**Given data**
□ □ □

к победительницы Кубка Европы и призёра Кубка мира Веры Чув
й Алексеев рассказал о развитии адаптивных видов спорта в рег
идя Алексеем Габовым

□ □ □

**Action item**
The material is to be written out once more, exactly and in full.

**Response to the task**
к победительницы Кубка Европы и призёра Кубка мира Веры Чув
й Алексеев рассказал о развитии адаптивных видов спорта в рег
идя Алексеем Габовым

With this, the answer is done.